Axial spondyloarthritis is a chronic inflammatory disease with heterogeneous presentation, and the HLA-B27 genetic marker has long been associated with disease susceptibility and phenotype. However, its clinical relevance varies across populations, and regional data remain limited.
Distinct Clinical Profiles by HLA-B27 Status
In this retrospective cross-sectional study, researchers analysed 84 patients with MRI-confirmed axSpA, all meeting ASAS imaging criteria. Of these, 32 patients were HLA-B27 positive and 52 were negative.
HLA-B27–positive patients were more likely to be male and had higher rates of uveitis and a family history of spondyloarthritis. They also demonstrated significantly higher levels of C-reactive protein, indicating greater systemic inflammation.
These findings support the concept that HLA-B27 positivity is associated with a more defined inflammatory phenotype, including both axial and extra-articular manifestations.
MRI Findings and Diagnostic Delay
Spinal inflammatory involvement on MRI was more frequently observed in HLA-B27–positive patients, although this difference did not reach statistical significance. Importantly, all patients in the cohort had MRI-confirmed disease, underscoring the value of imaging in identifying axSpA across genetic subgroups.
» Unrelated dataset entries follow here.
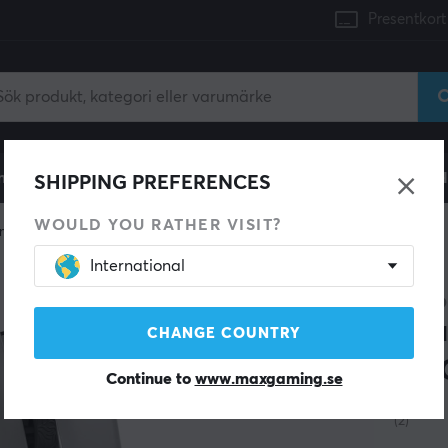
Presentkort
mingdator
Konsol
Gamingstol
Mobiltillbehör
H
SHIPPING PREFERENCES
WOULD YOU RATHER VISIT?
ngmus
Trådlösa
International
WLMO
Beas
CHANGE COUNTRY
[TTC
Continue to
www.maxgaming.se
(2)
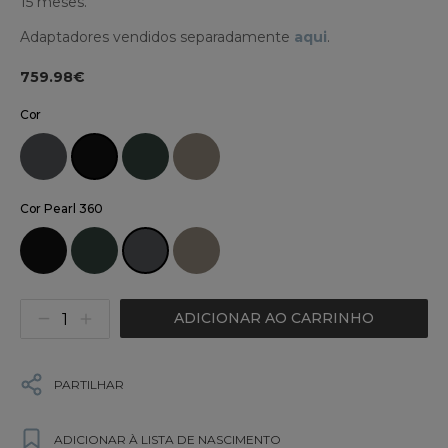
15 meses.
Adaptadores vendidos separadamente
aqui
.
759.98€
Cor
Cor Pearl 360
ADICIONAR AO CARRINHO
PARTILHAR
ADICIONAR À LISTA DE NASCIMENTO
Despite differences in clinical features, diagnostic delay remained substantial in both groups, with no significant difference between HLA-B27–positive and negative patients. This highlights an ongoing challenge in axSpA recognition, even in the era of advanced imaging.
Treatment Patterns Remain Similar
Use of biologic therapies did not differ significantly between the two groups, suggesting that treatment decisions may be driven more by overall disease activity than by HLA-B27 status alone.
Peripheral manifestations were also broadly comparable, reinforcing the complexity and variability of axSpA beyond genetic markers.
Implications for Clinical Practice
The authors conclude that while HLA-B27 positivity is associated with a more inflammatory and characteristic phenotype, it does not appear to influence diagnostic timelines or treatment utilisation in this cohort.
These findings highlight the importance of MRI-based evaluation in axSpA, particularly in populations where HLA-B27 prevalence and expression may differ from Western cohorts. They also emphasise the need for continued efforts to reduce diagnostic delay and improve early identification of disease across all patient groups.
Reference
Alqethami A et al. Clinical phenotype, MRI inflammatory involvement, and treatment patterns in HLA-B27 positive and negative axial spondyloarthritis: a Saudi MRI-based cohort study. BMC Rheumatol. 2026;DOI: 10.1186/s41927-026-00632-0.